What is being asked
Each line in the records below that has the word "Boys" should be copied.

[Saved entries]
-------
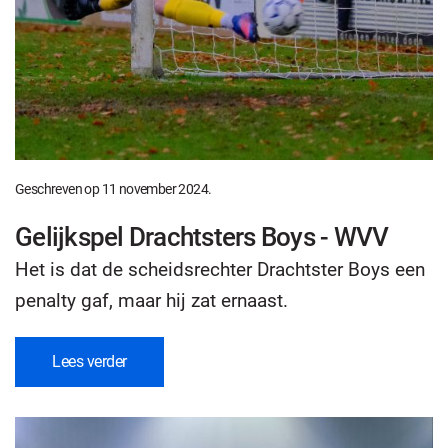
Geschreven op
11 november 2024
.
Gelijkspel Drachtsters Boys - WVV
Het is dat de scheidsrechter Drachtster Boys een
penalty gaf, maar hij zat ernaast.
Lees verder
-------
Answer to the exercise
Gelijkspel Drachtsters Boys - WVV
Het is dat de scheidsrechter Drachtster Boys een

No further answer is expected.